If there are issues with getting enough people to use the app, how is this solved? Is there a place for other technologies that look at different phases of infection? ET spoke with COVI-PASS about how their app could get people back to work, playing and watching sport or flying. We asked Martin if he saw multiple options around being safe in the future?
“The solutions are going to fork into different ways of solving it. For the short term, for the immediate future, there will be multiple things. It won’t just be one size fits all in terms of a solution. There will have to be multiple tools.
“If you think about bringing pets back into the country, they’ve had to have a rabies injection within 48 hours before they’re allowed back into the country. I can see something similar to that for travel. You will have had to have a test within 48 hours of travelling, both for leaving the country and but also coming back into the UK as well.”
What about getting people back to work?
How will businesses evaluate the various options that are beginning to appear?
“I think they won’t evaluate the options themselves because they don’t have the time, money or resource knowledge to be able to do that. They have to rely on being led by the government. I don’t think there is any doubt that this has to be a government-led initiative to make available in a clear, obvious and concise way which app they should be downloading.
“How you get that knowledge out to everyone is going to be very difficult. ‘You must download from this particular site. Don’t click on a link in a mail or a text.’ There will have to be a complete intelligence programme out to the nation about what you have to prove or provide.”
The NCSC is still struggling to contain phishing emails around HMRC and other government departments. Is it realistic to say the government can make this a safe, secure and effective process?
“It’s incredibly hard. An attacker only has to be right once. The defenders have to defend all the time. I don’t think there is a silver bullet to it or we probably wouldn’t have jobs because we’d have secured the world.
“The only thing the only way I can see it working is through a nationwide campaign to educate people. ‘This is the app, and this is where you have to get it from, nowhere else.’ We’re going to have to do that via technology via mail and by SMS. It does open up an awful lot of copycat attack possibilities
“I think it will be one tool. And maybe at some point, Apple and Google build it into the OS. But again, that’s only going to apply to people with modern versions. You know, the latest iPhone, the latest Android phone.
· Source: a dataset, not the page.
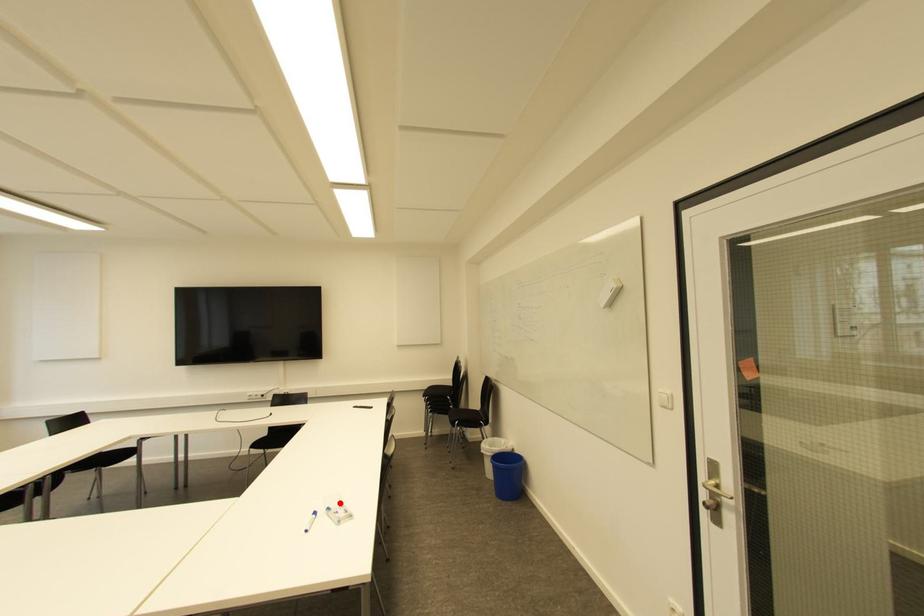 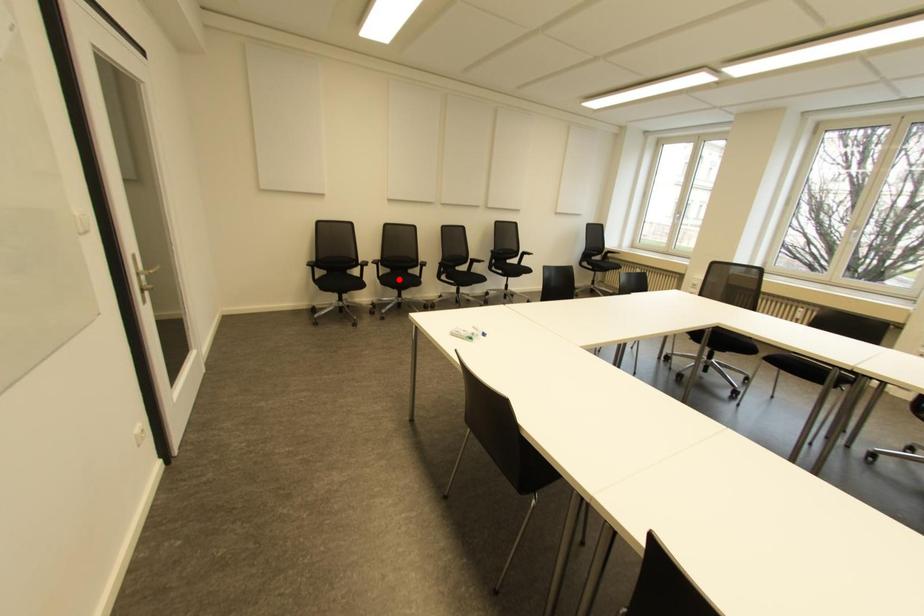 I am providing you with two images of the same scene from different viewpoints. A red point is marked on the first image and another point is marked on the second image. Does the point marked in image1 correspond to the same location as the one in image2?

No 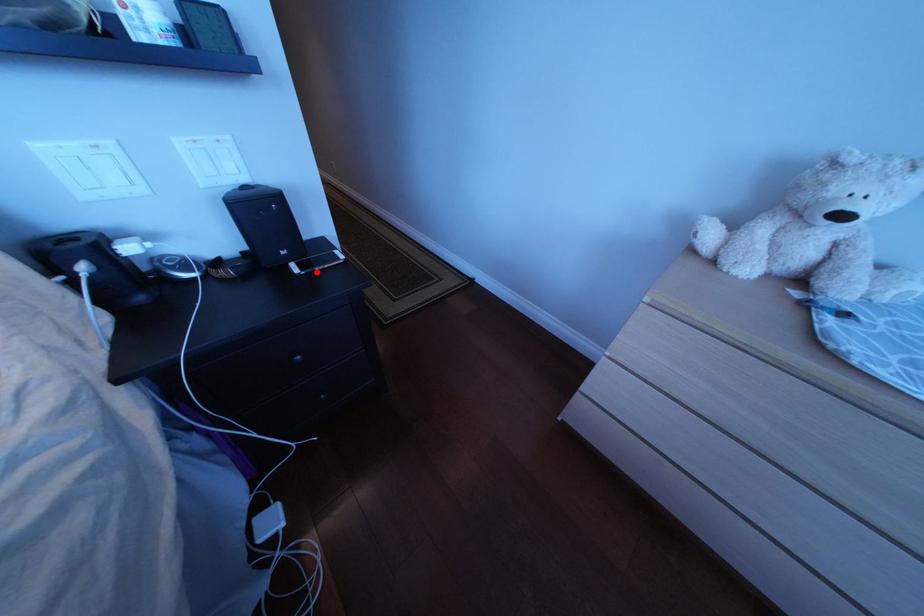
That’s going to cut out a large amount of the UK population. I don’t think there is a simple way around this, unfortunately.”
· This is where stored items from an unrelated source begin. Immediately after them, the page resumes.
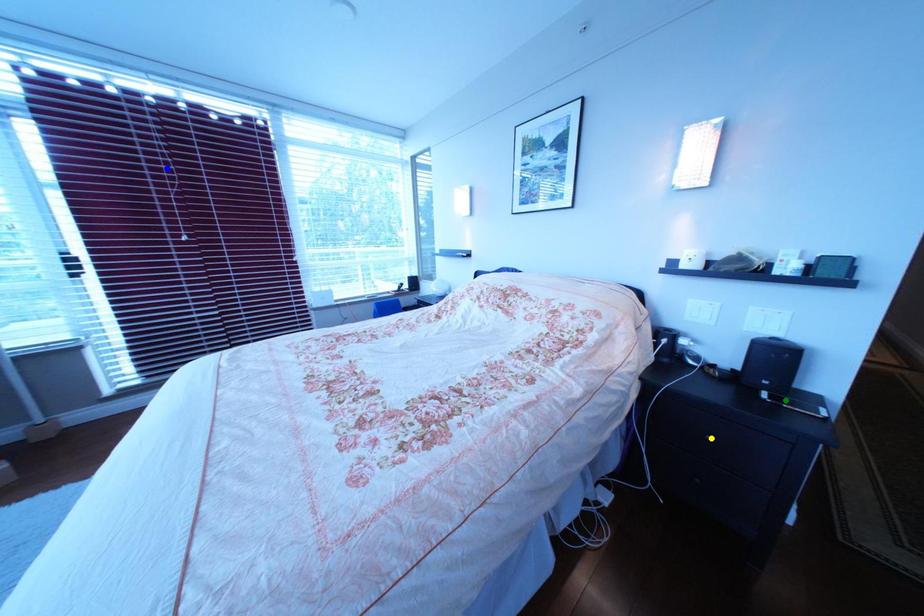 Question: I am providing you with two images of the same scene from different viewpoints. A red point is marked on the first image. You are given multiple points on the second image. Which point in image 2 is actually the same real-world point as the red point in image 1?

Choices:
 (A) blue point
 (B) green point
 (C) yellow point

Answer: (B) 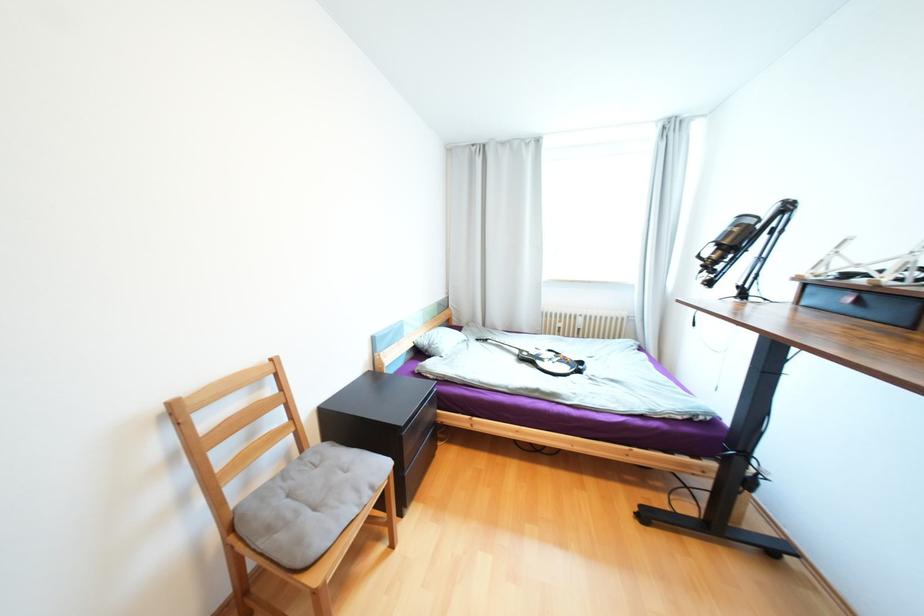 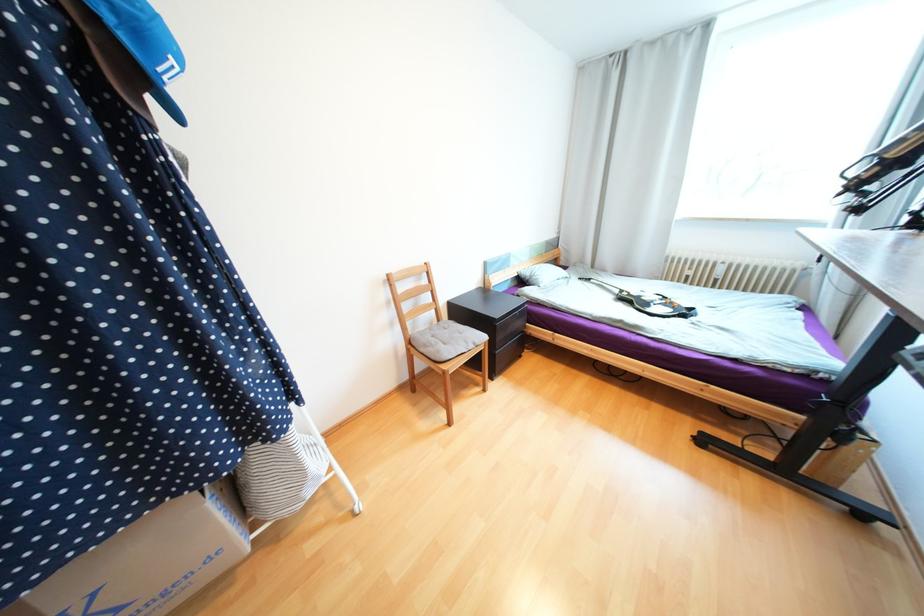 The point at (419, 339) is marked in the first image. Where is the corresponding point in the second image?

(524, 270) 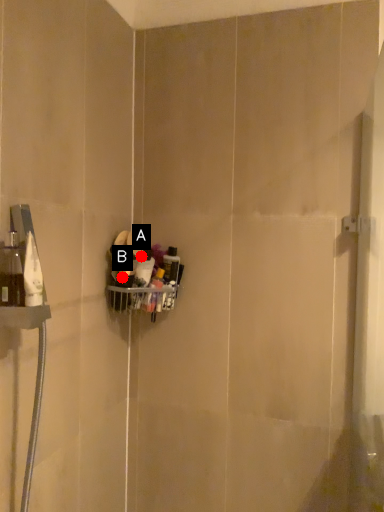 Question: Two points are circled on the image, labeled by A and B beside each circle. Which point is closer to the camera?

Choices:
 (A) A is closer
 (B) B is closer

Answer: (B) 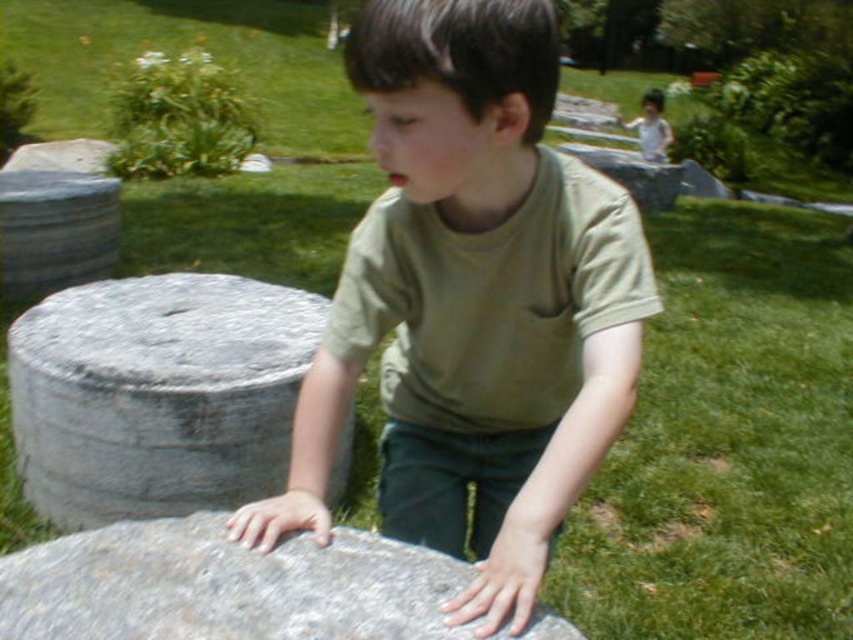 Question: Is gray rough stone at left to the right of gray rough stone at lower left from the viewer's perspective?

Choices:
 (A) no
 (B) yes

Answer: (A)

Question: Is gray rough stone at left behind gray stone at left?

Choices:
 (A) yes
 (B) no

Answer: (B)

Question: Which point is closer to the camera taking this photo?

Choices:
 (A) (281, 362)
 (B) (625, 200)
 (C) (90, 212)

Answer: (B)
Enterprise Times: What does this mean?
The Anomali survey was carried out before a number of flaws in the NHSX app were revealed. It shows that people were concerned about the use of smartphones in parts of the population and security risks from the app. As new stories about security issues with the app emerge, the likelihood of widespread adoption drops.
There is a perception that technology is the solution to everything, but only if you have the right technology. This survey highlights the danger of forgetting to have an alternative for those cases. It’s particularly relevant as a major at-risk group is technology poor. Even when the technology does exist, it has to be user friendly. As this video clip from the BBC shows, the alert from the NHSX app creates questions, not solutions.
The ongoing use of the app to collect data post-COVID-19 is a significant worry for privacy advocates. Who will use that data? How will the data be kept safe? Why does the government need to continue using the app? What extra data will the app begin to gather? Is there a broader plan to use the app for something else.
As Martin says: “We’ve talked about could this turn into a De facto ID card, because of the amount of input that you will you will naturally end up putting into it.”
For now, the UK government is struggling to get to its 60% usage point for the app to become effective over COVID-19. Any other use, such as an ID card would require a significant uptake in both technology and the app.